- [Aim of the exercise]:
The required output is the lines below from the line containing "Cet article a" to the line containing "montrer , en", inclusive, retyped exactly. No other lines belong in it.

- [Data for processing]:
----------------------------------------

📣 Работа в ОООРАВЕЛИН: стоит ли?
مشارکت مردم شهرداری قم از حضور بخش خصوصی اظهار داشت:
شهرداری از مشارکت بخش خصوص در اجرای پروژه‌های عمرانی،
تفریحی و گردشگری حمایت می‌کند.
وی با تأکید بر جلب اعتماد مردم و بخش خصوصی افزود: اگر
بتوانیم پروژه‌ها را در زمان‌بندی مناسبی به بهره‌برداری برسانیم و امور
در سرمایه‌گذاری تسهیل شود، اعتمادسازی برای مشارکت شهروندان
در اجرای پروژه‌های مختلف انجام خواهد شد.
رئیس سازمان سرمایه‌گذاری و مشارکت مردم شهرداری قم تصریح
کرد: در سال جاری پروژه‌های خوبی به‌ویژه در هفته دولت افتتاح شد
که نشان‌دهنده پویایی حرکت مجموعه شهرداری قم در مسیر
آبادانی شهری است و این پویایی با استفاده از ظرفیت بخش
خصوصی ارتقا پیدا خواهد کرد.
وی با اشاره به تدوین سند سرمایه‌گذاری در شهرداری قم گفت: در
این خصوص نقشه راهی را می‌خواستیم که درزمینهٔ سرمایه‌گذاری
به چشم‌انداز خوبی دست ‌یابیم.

----------------------------------------

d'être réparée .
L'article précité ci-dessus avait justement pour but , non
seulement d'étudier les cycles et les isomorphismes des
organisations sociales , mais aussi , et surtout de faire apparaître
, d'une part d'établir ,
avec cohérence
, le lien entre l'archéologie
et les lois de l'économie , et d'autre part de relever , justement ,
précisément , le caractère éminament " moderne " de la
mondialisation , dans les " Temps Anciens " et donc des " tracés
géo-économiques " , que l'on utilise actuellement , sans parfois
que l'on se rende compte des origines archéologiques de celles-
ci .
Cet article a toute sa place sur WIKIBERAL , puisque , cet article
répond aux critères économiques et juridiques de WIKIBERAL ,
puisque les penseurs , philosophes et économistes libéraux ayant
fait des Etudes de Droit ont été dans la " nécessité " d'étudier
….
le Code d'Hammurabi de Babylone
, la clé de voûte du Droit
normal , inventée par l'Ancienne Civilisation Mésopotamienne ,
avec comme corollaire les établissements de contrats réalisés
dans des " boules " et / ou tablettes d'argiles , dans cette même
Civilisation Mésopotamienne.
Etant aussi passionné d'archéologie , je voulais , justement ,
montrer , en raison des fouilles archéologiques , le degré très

----------------------------------------

- [Answer to this exercise]:
Cet article a toute sa place sur WIKIBERAL , puisque , cet article
répond aux critères économiques et juridiques de WIKIBERAL ,
puisque les penseurs , philosophes et économistes libéraux ayant
fait des Etudes de Droit ont été dans la " nécessité " d'étudier
….
le Code d'Hammurabi de Babylone
, la clé de voûte du Droit
normal , inventée par l'Ancienne Civilisation Mésopotamienne ,
avec comme corollaire les établissements de contrats réalisés
dans des " boules " et / ou tablettes d'argiles , dans cette même
Civilisation Mésopotamienne.
Etant aussi passionné d'archéologie , je voulais , justement ,
montrer , en raison des fouilles archéologiques , le degré très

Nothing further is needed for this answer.